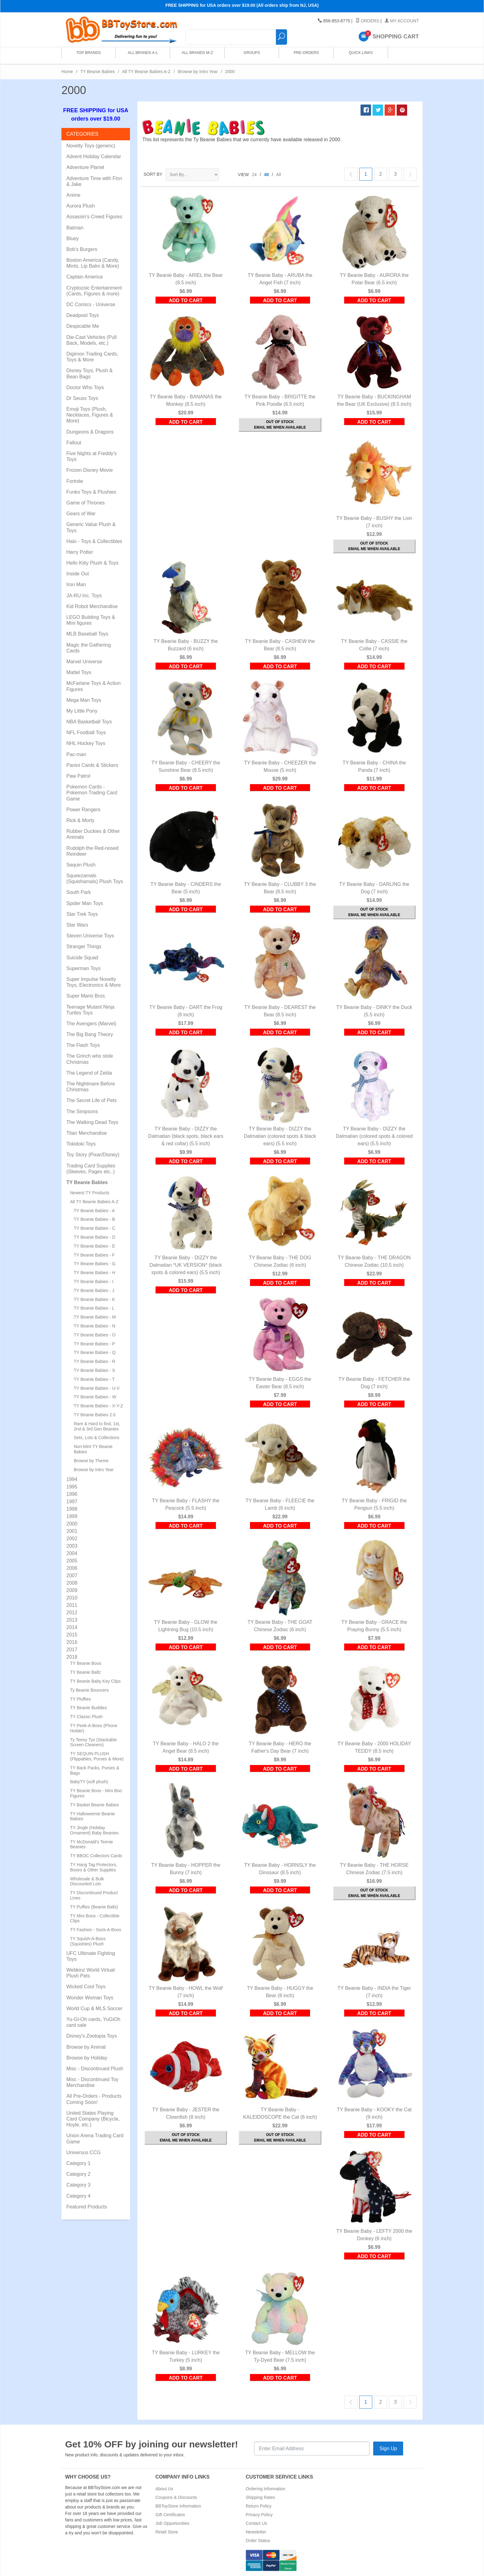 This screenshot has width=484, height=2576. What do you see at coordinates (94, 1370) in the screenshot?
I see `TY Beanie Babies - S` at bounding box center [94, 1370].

* * *

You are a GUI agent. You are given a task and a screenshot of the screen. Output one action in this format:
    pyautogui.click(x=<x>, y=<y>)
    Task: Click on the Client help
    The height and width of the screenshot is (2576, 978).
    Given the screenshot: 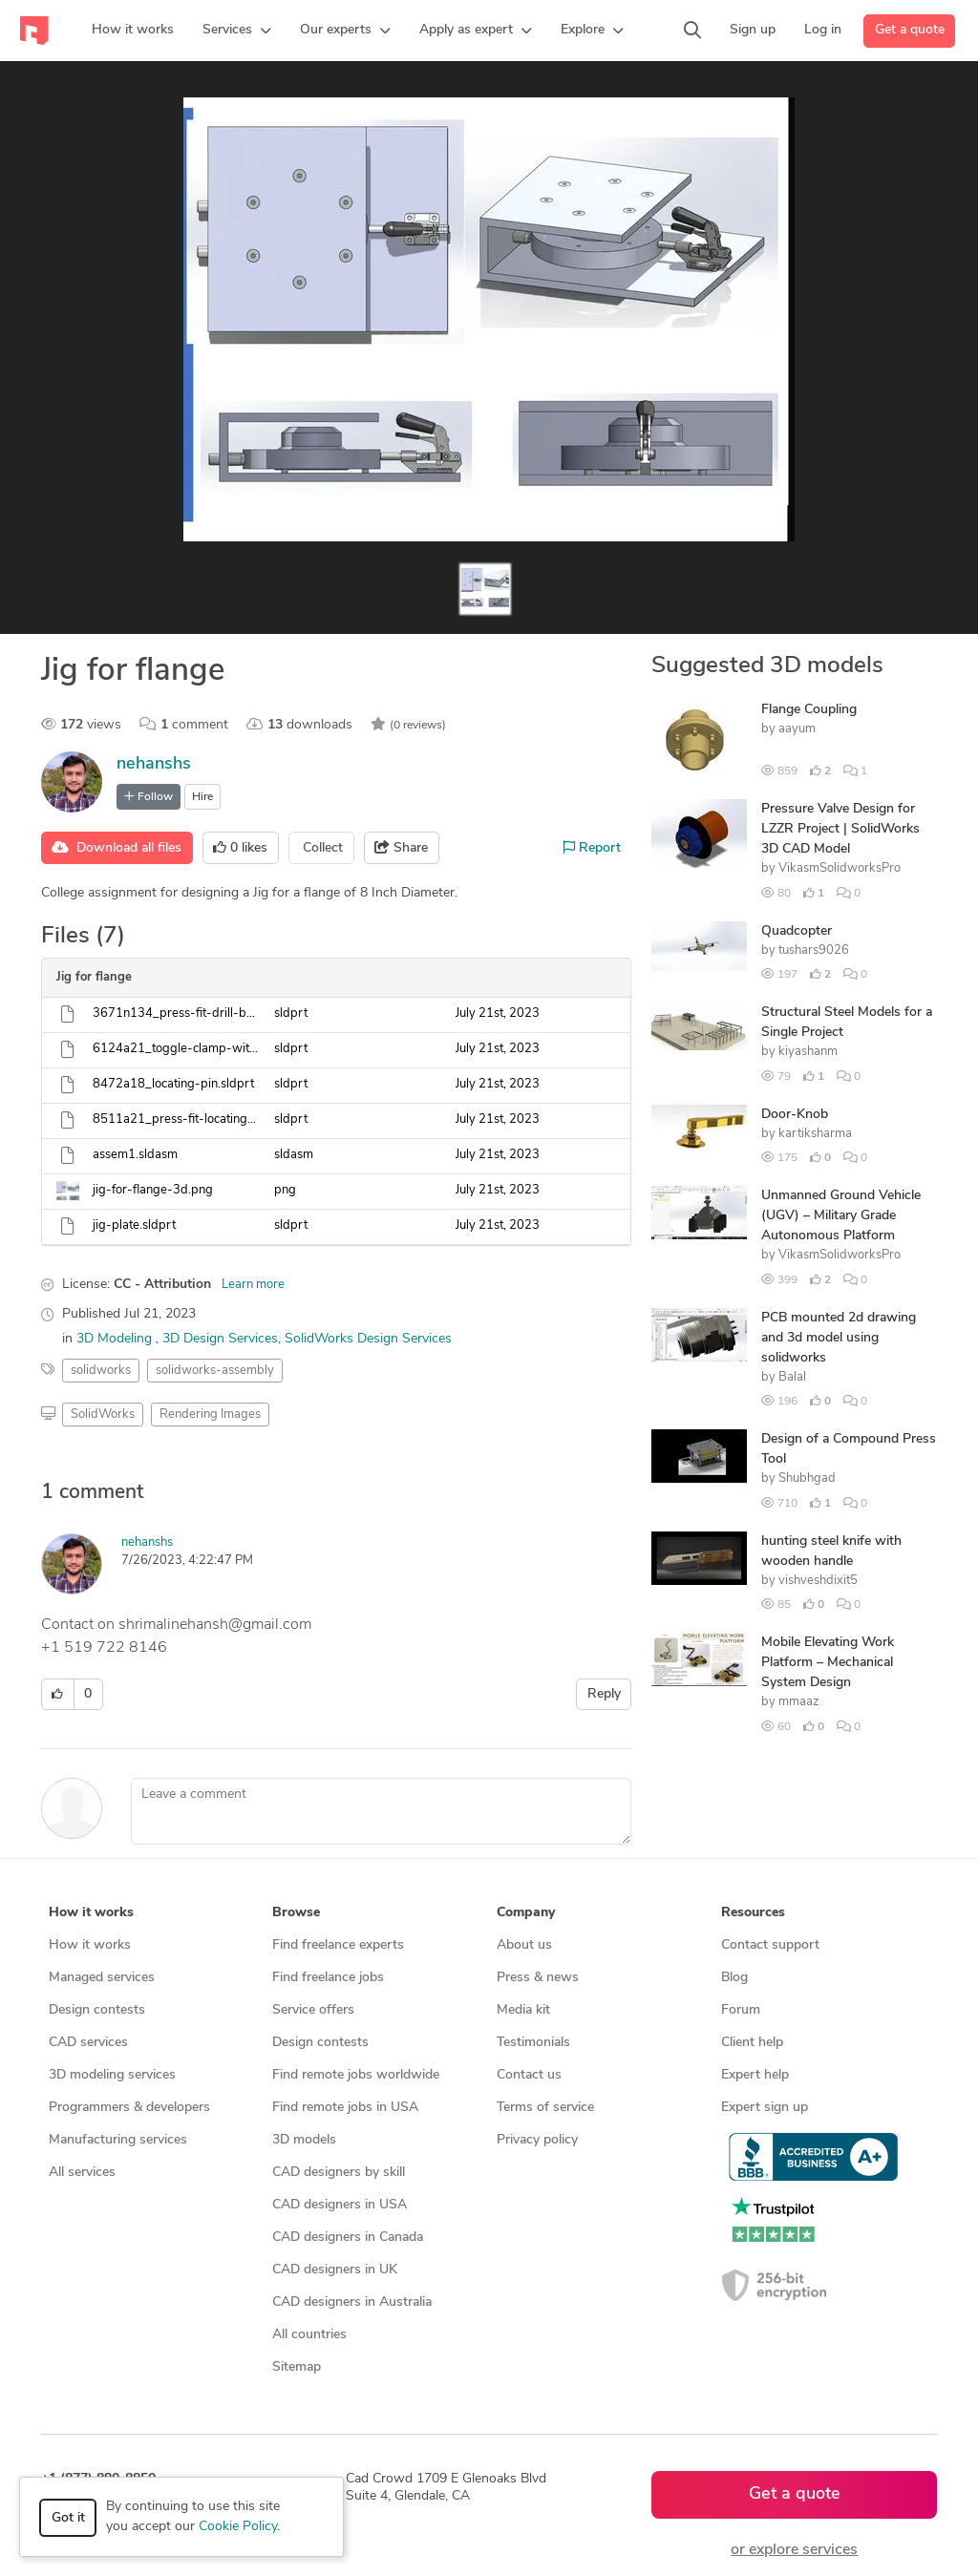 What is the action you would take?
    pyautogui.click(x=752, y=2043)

▶ [Task to complete]
All that is needed is the exact run of lines above from the line containing "You are a GUI" through the line containing "The height and", both of them included.

▶ [Output]
You are a GUI agent. You are given a task and a screenshot of the screen. Output one action in this format:
    pyautogui.click(x=<x>, y=<y>)
    Task: Click on the Client help
    The height and width of the screenshot is (2576, 978).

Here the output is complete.